> _WORK REQUIRED_
There is material below. Print exactly the lines starting at the line with "dell’Università, orientata a" and ending at the line with "Soddisfazione è stata", ends included, and no others.

•••

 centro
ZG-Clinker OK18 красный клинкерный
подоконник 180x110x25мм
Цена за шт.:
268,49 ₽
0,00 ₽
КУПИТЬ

•••

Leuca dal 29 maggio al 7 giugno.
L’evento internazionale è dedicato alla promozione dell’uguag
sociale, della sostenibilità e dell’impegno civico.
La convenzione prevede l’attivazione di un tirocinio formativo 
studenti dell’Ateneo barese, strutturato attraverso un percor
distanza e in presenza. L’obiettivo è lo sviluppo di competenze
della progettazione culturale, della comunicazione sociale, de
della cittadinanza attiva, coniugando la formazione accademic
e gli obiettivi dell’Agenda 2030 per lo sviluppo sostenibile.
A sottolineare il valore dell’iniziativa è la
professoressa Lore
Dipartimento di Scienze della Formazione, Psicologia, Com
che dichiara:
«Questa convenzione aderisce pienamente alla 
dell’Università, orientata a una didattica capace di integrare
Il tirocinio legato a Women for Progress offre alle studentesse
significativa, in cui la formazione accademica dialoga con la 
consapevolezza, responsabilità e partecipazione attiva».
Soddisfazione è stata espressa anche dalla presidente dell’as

•••

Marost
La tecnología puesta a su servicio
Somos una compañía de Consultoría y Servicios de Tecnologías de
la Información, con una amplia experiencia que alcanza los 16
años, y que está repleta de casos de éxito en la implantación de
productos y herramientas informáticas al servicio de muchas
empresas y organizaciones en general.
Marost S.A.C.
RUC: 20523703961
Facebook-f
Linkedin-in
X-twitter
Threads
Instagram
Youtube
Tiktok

•••

> _ANSWER TO THIS TASK_
dell’Università, orientata a una didattica capace di integrare
Il tirocinio legato a Women for Progress offre alle studentesse
significativa, in cui la formazione accademica dialoga con la 
consapevolezza, responsabilità e partecipazione attiva».
Soddisfazione è stata espressa anche dalla presidente dell’as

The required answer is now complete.